(The input Opens)
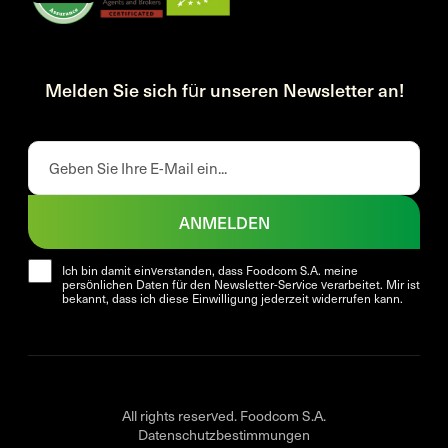
Melden Sie sich für unseren Newsletter an!
ANMELDEN
Ich bin damit einverstanden, dass Foodcom S.A. meine
persönlichen Daten für den Newsletter-Service verarbeitet. Mir ist
bekannt, dass ich diese Einwilligung jederzeit widerrufen kann.
All rights reserved. Foodcom S.A.
Datenschutzbestimmungen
(The input Closes)
## Required work
The reply is a bare number, the count of lines in these entries that hold the word "Foodcom".

## Written solution
2